START Extracted records

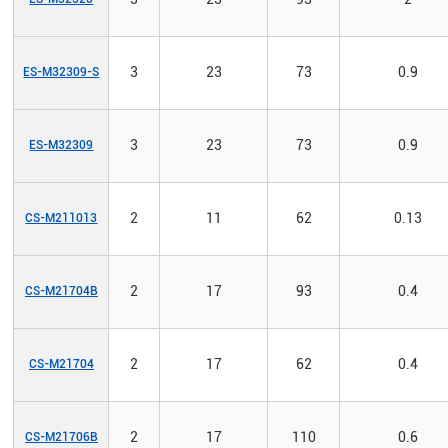
3
23
73
0.9
ES-M32309-S
3
23
73
0.9
ES-M32309
2
11
62
0.13
CS-M211013
2
17
93
0.4
CS-M21704B
2
17
62
0.4
CS-M21704
2
17
110
0.6
CS-M21706B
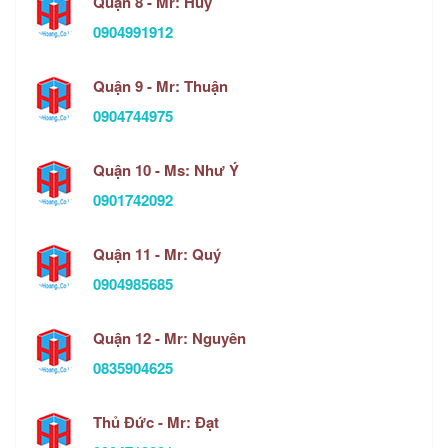
Quận 8 - Mr: Huy
0904991912
Quận 9 - Mr: Thuận
0904744975
Quận 10 - Ms: Như Ý
0901742092
Quận 11 - Mr: Quý
0904985685
Quận 12 - Mr: Nguyên
0835904625
Thủ Đức - Mr: Đạt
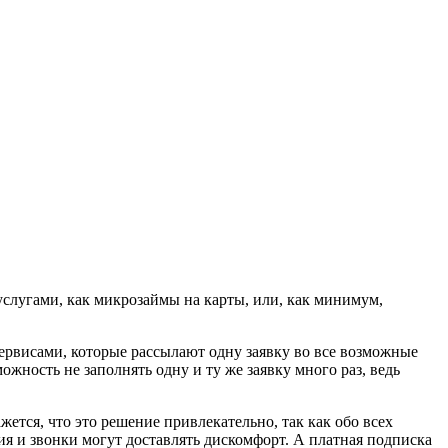
услугами, как микрозаймы на карты, или, как минимум,
ервисами, которые рассылают одну заявку во все возможные
ность не заполнять одну и ту же заявку много раз, ведь
ется, что это решение привлекательно, так как обо всех
ия и звонки могут доставлять дискомфорт. А платная подписка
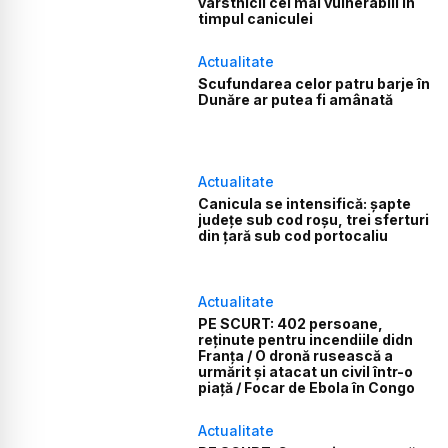
vârstnicii cei mai vulnerabili în
timpul caniculei
Actualitate
Scufundarea celor patru barje în
Dunăre ar putea fi amânată
Actualitate
Canicula se intensifică: șapte
județe sub cod roșu, trei sferturi
din țară sub cod portocaliu
Actualitate
PE SCURT: 402 persoane,
reținute pentru incendiile didn
Franța / O dronă rusească a
urmărit și atacat un civil într-o
piață / Focar de Ebola în Congo
Actualitate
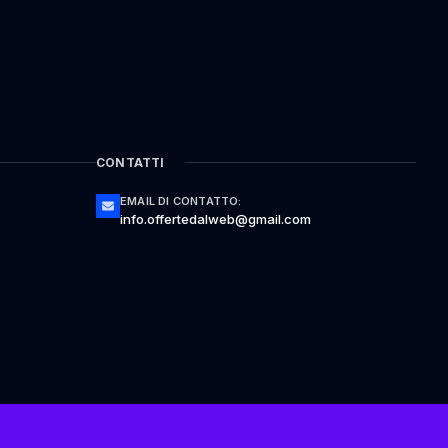
CONTATTI
EMAIL DI CONTATTO:
info.offertedalweb@gmail.com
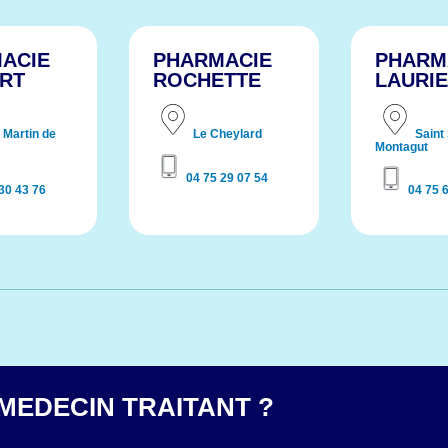
ACIE
PHARMACIE
PHARM
RT
ROCHETTE
LAURI
 Martin de
Le Cheylard
Saint
Montagut
0
4 75 29 07 54
30 43 76
04 75 
 MEDECIN TRAITANT ?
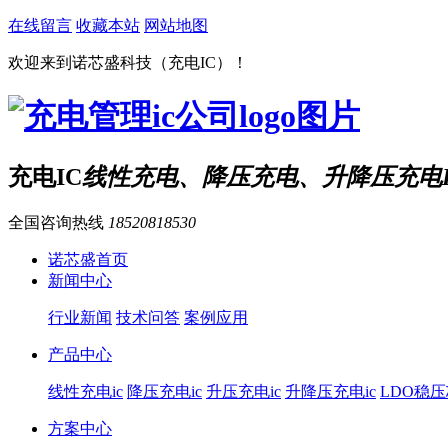
在线留言
收藏本站
网站地图
欢迎来到诺芯盛科技（充电IC）！
充电IC
线性充电、降压充电、升降压充电I
全国咨询热线
18520818530
诺芯盛首页
新闻中心
行业新闻
技术问答
案例应用
产品中心
线性充电ic
降压充电ic
升压充电ic
升降压充电ic
LDO稳
方案中心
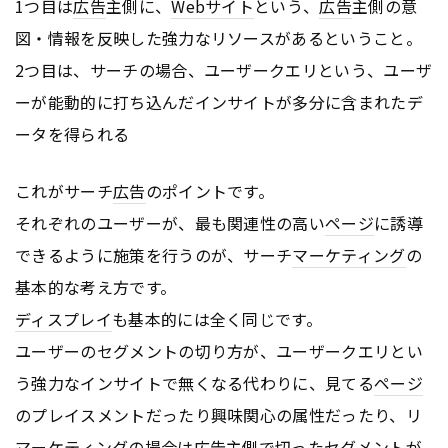
1つ目は
広告
主側に、
Webサイト
という、
広告
主側の意
図・情報を反映した強力なリソースがあるということ。
2つ目は、サーチの場合、ユーザークエリという、ユーザ
ーが能動的に打ち込んだインサイトが多分に含まれたデ
ータを得られる
これがサーチ
広告
のポイントです。
それぞれのユーザーが、最も関連性の高い
ページ
に誘導
できるように施策を行うのが、サーチ
マーケティング
の
基本的な考え方です。
ディスプレイ
も基本的には全く同じです。
ユーザーのセグメントの切り方が、ユーザークエリとい
う強力なインサイトで無くなる代わりに、見てる
ページ
のプレイスメントだったり興味関心の属性だったり、リ
マーケティング
の場合は
広告
主側で切ったセグメントが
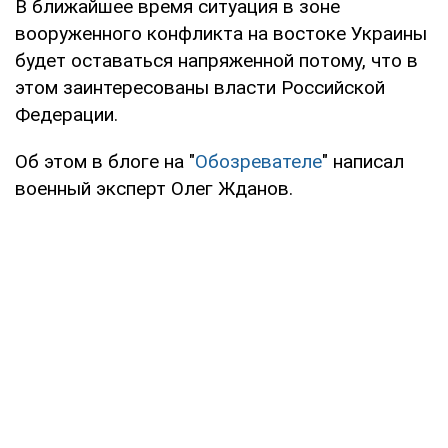
В ближайшее время ситуация в зоне
вооруженного конфликта на востоке Украины
будет оставаться напряженной потому, что в
этом заинтересованы власти Российской
Федерации.
Об этом в блоге на "
Обозревателе
" написал
военный эксперт Олег Жданов.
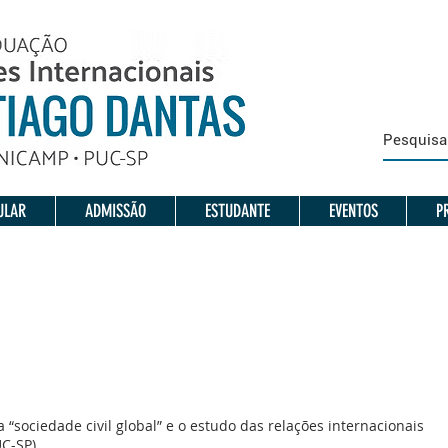
ULAR
ADMISSÃO
ESTUDANTE
EVENTOS
P
 “sociedade civil global” e o estudo das relações internacionais
UC-SP)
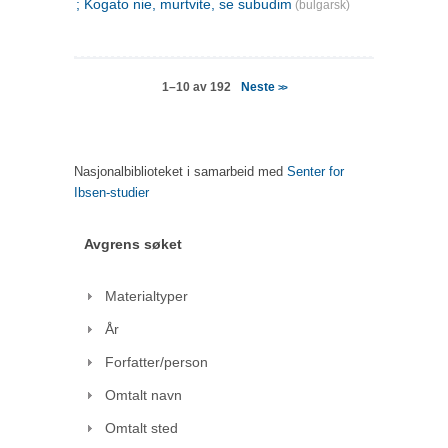
; Kogato nie, murtvite, se subudim
(bulgarsk)
Neste
1–10 av 192
>>
Nasjonalbiblioteket i samarbeid med
Senter for
Ibsen-studier
Avgrens søket
Materialtyper
År
Forfatter/person
Omtalt navn
Omtalt sted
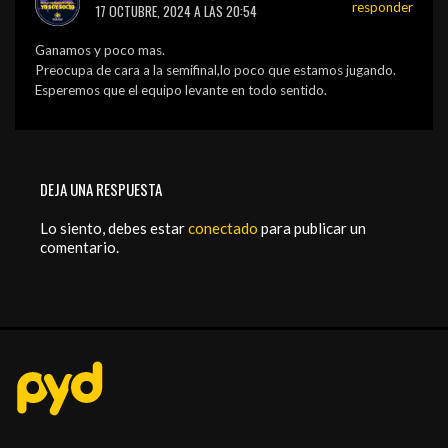
responder
17 OCTUBRE, 2024 A LAS 20:54
Ganamos y poco mas.
Preocupa de cara a la semifinal,lo poco que estamos jugando.
Esperemos que el equipo levante en todo sentido.
DEJA UNA RESPUESTA
Lo siento, debes estar
conectado
para publicar un
comentario.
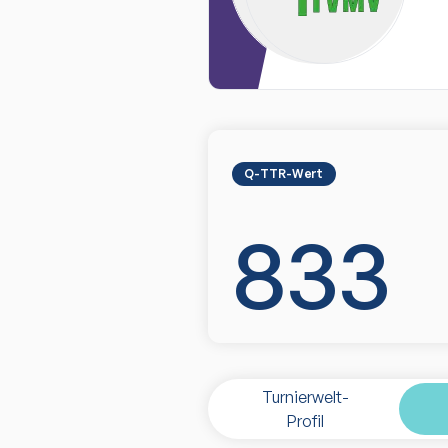
Q-TTR-Wert
833
Turnierwelt-
Profil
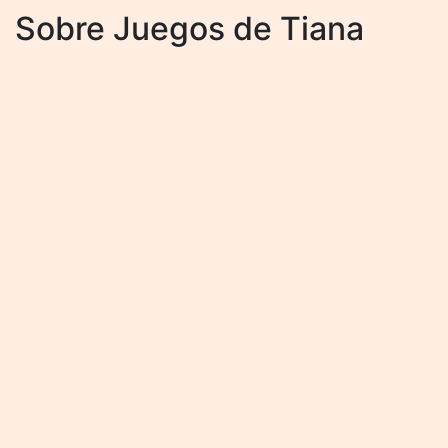
Sobre Juegos de Tiana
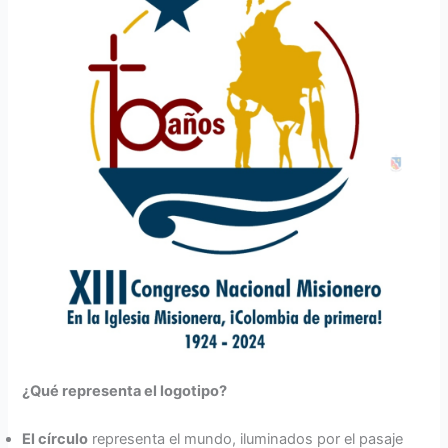
¿Qué representa el logotipo?
El círculo
representa el mundo, iluminados por el pasaje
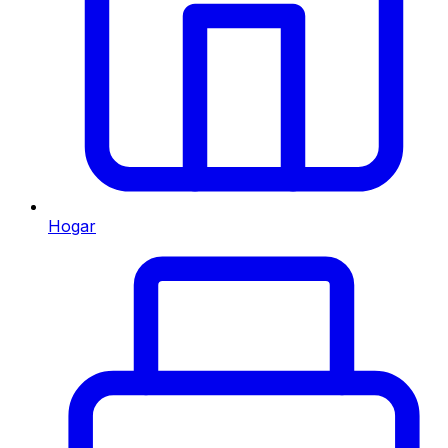
Hogar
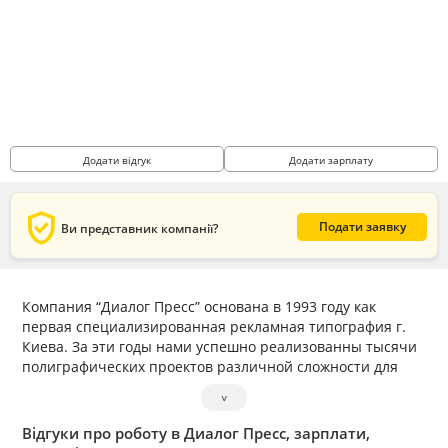
Додати відгук
Додати зарплату
verified_user
Подати заявку
Ви представник компанії?
Компания “Диалог Пресс” основана в 1993 году как
первая специализированная рекламная типография г.
Киева. За эти годы нами успешно реализованны тысячи
полиграфических проектов различной сложности для
ведущих сетевых рекламных агентств,
˅
мультинациональных корпораций и отечественных
компаний.
Відгуки про роботу в Диалог Пресс, зарплати,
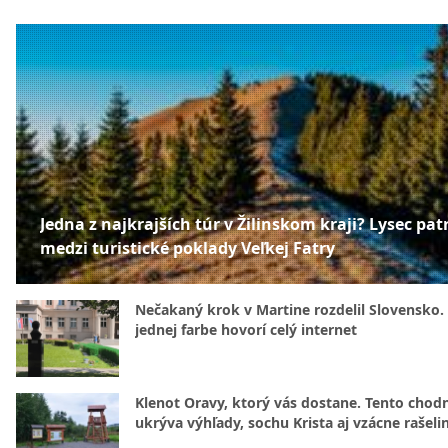
Jedna z najkrajších túr v Žilinskom kraji? Lysec patr
medzi turistické poklady Veľkej Fatry
Nečakaný krok v Martine rozdelil Slovensko.
jednej farbe hovorí celý internet
Klenot Oravy, ktorý vás dostane. Tento chod
ukrýva výhľady, sochu Krista aj vzácne rašeli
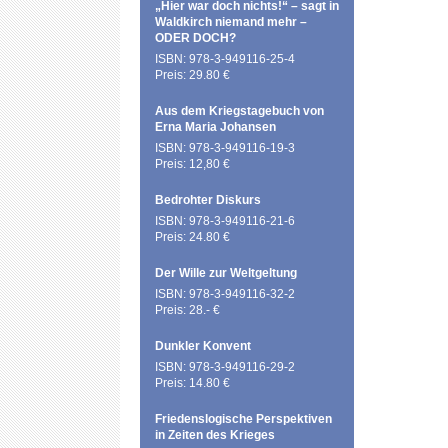
„Hier war doch nichts!“ – sagt in
Waldkirch niemand mehr –
ODER DOCH?
ISBN: 978-3-949116-25-4
Preis: 29.80 €
Aus dem Kriegstagebuch von
Erna Maria Johansen
ISBN: 978-3-949116-19-3
Preis: 12,80 €
Bedrohter Diskurs
ISBN: 978-3-949116-21-6
Preis: 24.80 €
Der Wille zur Weltgeltung
ISBN: 978-3-949116-32-2
Preis: 28.- €
Dunkler Konvent
ISBN: 978-3-949116-29-2
Preis: 14.80 €
Friedenslogische Perspektiven
in Zeiten des Krieges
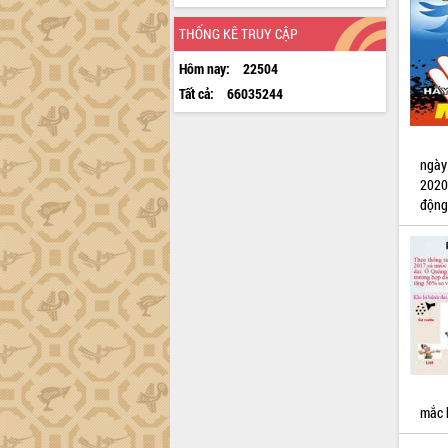
THỐNG KÊ TRUY CẬP
Hôm nay:
22504
Tất cả:
66035244
ngày
2020
động
mắc 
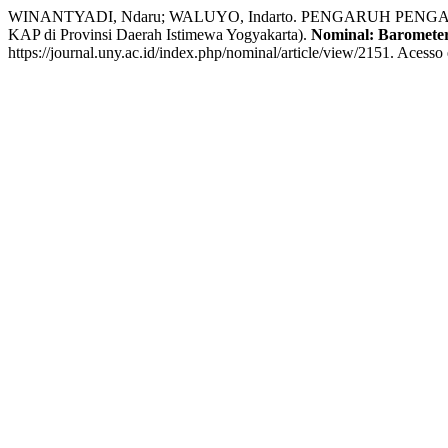
WINANTYADI, Ndaru; WALUYO, Indarto. PENGARUH PENG
KAP di Provinsi Daerah Istimewa Yogyakarta).
Nominal: Baromete
https://journal.uny.ac.id/index.php/nominal/article/view/2151. Acesso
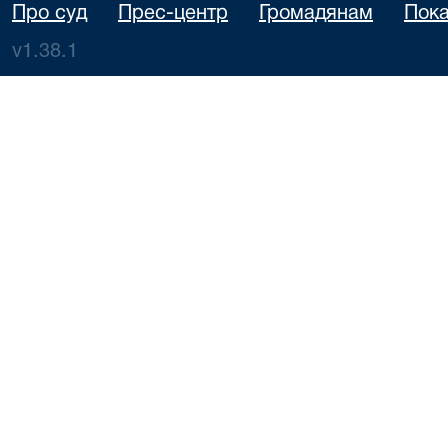
Про суд
Прес-центр
Громадянам
Пока
v1.38.1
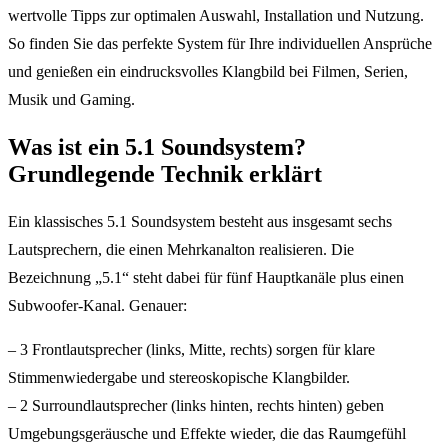
wertvolle Tipps zur optimalen Auswahl, Installation und Nutzung.
So finden Sie das perfekte System für Ihre individuellen Ansprüche
und genießen ein eindrucksvolles Klangbild bei Filmen, Serien,
Musik und Gaming.
Was ist ein 5.1 Soundsystem?
Grundlegende Technik erklärt
Ein klassisches 5.1 Soundsystem besteht aus insgesamt sechs
Lautsprechern, die einen Mehrkanalton realisieren. Die
Bezeichnung „5.1“ steht dabei für fünf Hauptkanäle plus einen
Subwoofer-Kanal. Genauer:
– 3 Frontlautsprecher (links, Mitte, rechts) sorgen für klare
Stimmenwiedergabe und stereoskopische Klangbilder.
– 2 Surroundlautsprecher (links hinten, rechts hinten) geben
Umgebungsgeräusche und Effekte wieder, die das Raumgefühl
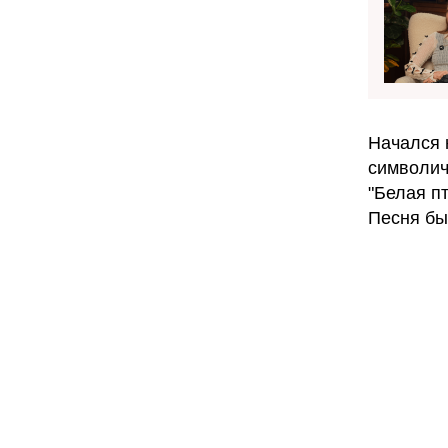
Начался 
символич
"Белая пт
Песня бы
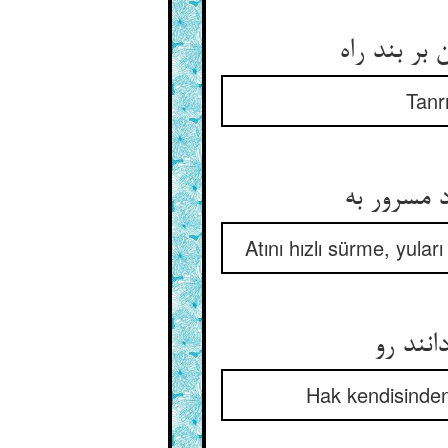
Tanr
Atını hızlı sürme, yular
نند رو
Hak kendisinden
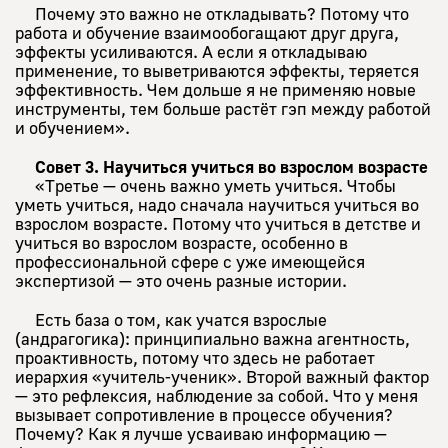
Почему это важно не откладывать? Потому что
работа и обучение взаимообогащают друг друга,
эффекты усиливаются. А если я откладываю
применение, то выветриваются эффекты, теряется
эффективность. Чем дольше я не применяю новые
инструменты, тем больше растёт гэп между работой
и обучением».
Совет 3. Научиться учиться во взрослом возрасте
«Третье — очень важно уметь учиться. Чтобы
уметь учиться, надо сначала научиться учиться во
взрослом возрасте. Потому что учиться в детстве и
учиться во взрослом возрасте, особенно в
профессиональной сфере с уже имеющейся
экспертизой — это очень разные истории.
Есть база о том, как учатся взрослые
(андрагогика): принципиально важна агентность,
проактивность, потому что здесь не работает
иерархия «учитель-ученик». Второй важный фактор
— это рефлексия, наблюдение за собой. Что у меня
вызывает сопротивление в процессе обучения?
Почему? Как я лучше усваиваю информацию —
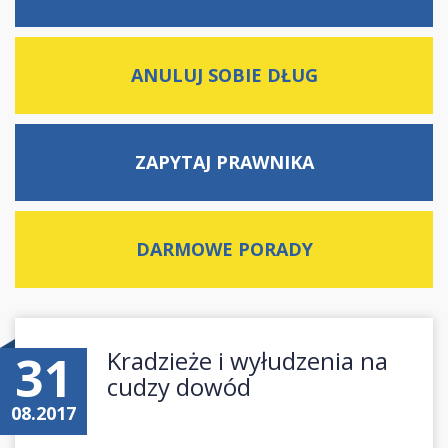
ANULUJ SOBIE DŁUG
ZAPYTAJ
PRAWNIKA
DARMOWE
PORADY
31
Kradzieże i wyłudzenia na
cudzy dowód
08.2017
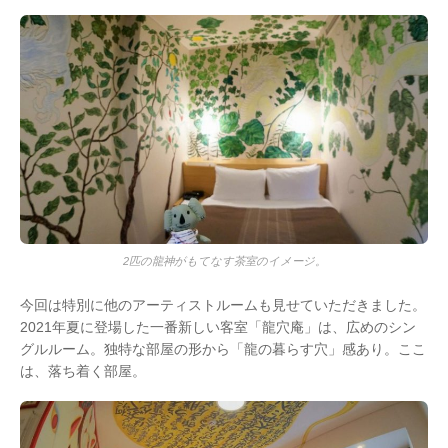
2匹の龍神がもてなす茶室のイメージ。
今回は特別に他のアーティストルームも見せていただきました。
2021年夏に登場した一番新しい客室「龍穴庵」は、広めのシン
グルルーム。独特な部屋の形から「龍の暮らす穴」感あり。ここ
は、落ち着く部屋。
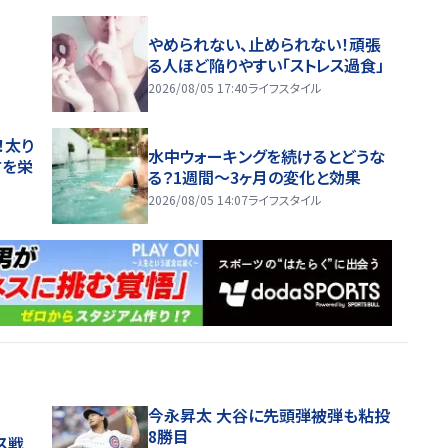
やめられない、止められない！頑張
る人ほど陥りやすい「ストレス過食」
2026/08/05 17:40
ライフスタイル
！太り
水中ウォーキングを続けるとどうな
方を栄
る？1週間～3ヶ月の変化と効果
2026/08/05 14:07
ライフスタイル
今永昇太 大谷に先頭弾被弾も粘投
8勝目
ス戦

END Extracted records

#### [Aim of the task]
Reproduce exactly the lines above starting at the line containing "Hak kendisinden" and ending at the line containing "эффективность. Чем дольше я не применяю новые", including both, but not the pictures.

#### [Exercise answer]
Hak kendisinden
Почему это важно не откладывать? Потому что
работа и обучение взаимообогащают друг друга,
эффекты усиливаются. А если я откладываю
применение, то выветриваются эффекты, теряется
эффективность. Чем дольше я не применяю новые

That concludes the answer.